What we are doing is NOT a secret. Every bank in America does this every single day. In fact, if you own a home chances are it’s been done to you. Have you ever received a notification from your bank saying a different bank is now servicing your loan? Well, your note has been sold to another bank at a discounted price. Depending on if it’s performing or non-performing, they may pay more or less for it.
When this happened, did you ever get a ding on your credit? Did you have to move? Did it happen because you were delinquent? Heck NO!
That’s what we’re doing. We are going in and buying the notes for a discount from the bank and allowing the homeowner to step in and buy them from us for that discounted price, plus a small fee of course 🙂 Yes we do charge a fee if homeowners want us to negotiate for them. We charge 3% of the loan amount or $3000 minimum whichever is greater. You can help others for free if you want, that’s up to you, or you can charge people just like we are and who are more than happy to pay it.
Remember too, you shouldn’t charge an upfront fee, only when the note is settled. Homeowners can do this themselves if they want, then there are no fees at all. And homeowners don’t have to be delinquent. Like I said before, loans transfer from bank to bank all the time regardless if you’re paying payments or not. We’ve settled several notes where the homeowners were struggling to make payments, but were never late on any. A few of them were not even upside down. To a bank, it’s all about the time value of money. They would rather take less now because it’s worth more to them.
If you’re an Agent, you will absolutely love this strategy. You could actually get a double payday. One payday when you help settle the note for the homeowner, the other payday happens because the homeowner loves you so much for what you did, they list their house with you too. Then they start referring all their upside down buddies to you and pretty soon you have to start hiring a team to list all your properties and settle those notes.
Our success rate is about 80% and this is the hardest part for people to understand. How can your success rate be this high? It’s because of the relationships we’ve built with banks over the past several years. We do this everyday, we know these negotiators by their first names, plus we are just good at what we do. It’s how we can get the results we are looking for. It’s doesn’t matter where you’re at… it does help though if you live in a city where people took out some massive 2nd and 3rd mortgages 🙂
We love BIG 2nd mortgages and 3rds too just because we can get some huge discounts as you can see from the examples above. But, we take the small 2nd’s too. Unfortunately we haven’t been able to crack the code on the first mortgages, so those of you that like this idea but don’t have a 2nd mortgage, it won’t work for you. At least for right now… we’re working on it.

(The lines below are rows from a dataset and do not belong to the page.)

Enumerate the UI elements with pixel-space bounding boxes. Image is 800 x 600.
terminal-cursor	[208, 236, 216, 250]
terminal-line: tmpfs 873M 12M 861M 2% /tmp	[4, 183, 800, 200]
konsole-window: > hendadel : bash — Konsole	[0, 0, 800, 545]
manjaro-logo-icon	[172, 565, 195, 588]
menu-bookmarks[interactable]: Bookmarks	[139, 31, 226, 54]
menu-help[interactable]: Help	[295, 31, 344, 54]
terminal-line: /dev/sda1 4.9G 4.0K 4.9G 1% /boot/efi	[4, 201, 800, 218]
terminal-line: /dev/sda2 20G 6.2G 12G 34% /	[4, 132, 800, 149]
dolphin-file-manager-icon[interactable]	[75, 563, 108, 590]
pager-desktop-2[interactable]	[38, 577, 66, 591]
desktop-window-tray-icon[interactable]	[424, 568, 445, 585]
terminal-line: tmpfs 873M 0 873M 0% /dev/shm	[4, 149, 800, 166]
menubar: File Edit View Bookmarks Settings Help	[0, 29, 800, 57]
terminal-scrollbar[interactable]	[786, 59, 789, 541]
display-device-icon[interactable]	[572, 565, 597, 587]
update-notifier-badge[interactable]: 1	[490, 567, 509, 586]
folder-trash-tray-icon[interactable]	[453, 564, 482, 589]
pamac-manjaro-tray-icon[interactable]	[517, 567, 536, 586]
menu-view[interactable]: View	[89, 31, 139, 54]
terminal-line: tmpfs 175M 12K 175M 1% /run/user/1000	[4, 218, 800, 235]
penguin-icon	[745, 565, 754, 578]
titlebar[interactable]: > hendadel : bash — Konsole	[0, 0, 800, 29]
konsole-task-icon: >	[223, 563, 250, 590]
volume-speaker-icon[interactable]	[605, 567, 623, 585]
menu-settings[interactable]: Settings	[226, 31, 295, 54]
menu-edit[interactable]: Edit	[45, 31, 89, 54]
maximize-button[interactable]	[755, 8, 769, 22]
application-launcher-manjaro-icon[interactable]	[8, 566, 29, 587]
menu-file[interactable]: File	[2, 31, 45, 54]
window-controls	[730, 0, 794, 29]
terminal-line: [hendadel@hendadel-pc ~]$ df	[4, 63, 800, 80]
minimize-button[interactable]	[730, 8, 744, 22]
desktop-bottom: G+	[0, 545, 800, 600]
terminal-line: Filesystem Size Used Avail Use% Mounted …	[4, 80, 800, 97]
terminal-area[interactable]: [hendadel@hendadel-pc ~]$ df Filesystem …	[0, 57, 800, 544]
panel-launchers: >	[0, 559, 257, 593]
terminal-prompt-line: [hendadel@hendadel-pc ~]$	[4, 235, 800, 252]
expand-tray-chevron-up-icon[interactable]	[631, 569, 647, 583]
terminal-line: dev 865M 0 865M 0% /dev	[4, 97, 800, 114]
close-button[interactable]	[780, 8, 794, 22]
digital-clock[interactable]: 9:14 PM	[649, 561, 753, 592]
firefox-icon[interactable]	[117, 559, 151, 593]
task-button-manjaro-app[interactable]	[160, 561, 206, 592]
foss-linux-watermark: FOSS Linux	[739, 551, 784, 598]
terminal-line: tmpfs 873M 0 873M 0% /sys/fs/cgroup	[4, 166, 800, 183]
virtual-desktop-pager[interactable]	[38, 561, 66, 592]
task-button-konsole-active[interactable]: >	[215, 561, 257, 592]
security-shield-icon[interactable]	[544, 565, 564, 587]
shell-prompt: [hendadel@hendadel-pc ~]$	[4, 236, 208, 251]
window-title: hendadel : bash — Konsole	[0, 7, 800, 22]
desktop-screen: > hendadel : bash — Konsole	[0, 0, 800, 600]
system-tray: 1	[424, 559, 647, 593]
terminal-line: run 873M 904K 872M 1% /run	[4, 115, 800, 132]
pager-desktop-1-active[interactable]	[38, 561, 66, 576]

However, I’m sure you know other people with 2nd mortgages that you might be able to help and earn a small fee for helping them. Or if you send them our way, I’m sure we can work out a deal with you.
You can settle ALL notes (yes rentals too, we did 5 for a guy last year), that are not in senior position. There is one exception… one bank… Yep, you guessed it. Good ole B of A. If you have a 2nd with Bank of America, they are the only one we can’t settle notes with. We’re still working on them. VA and FHA loans, doesn’t matter. They are ALL settlement worthy.
Bottom line, homeowners LOVE US! I mean it’s like we are handing them a huge check and it’s not just a temporary solution either. It’s final.
Ok, I think this helped answer the majority of the questions. I’m sure there will be more, so just leave them in the comments and I’ll answer them as we go.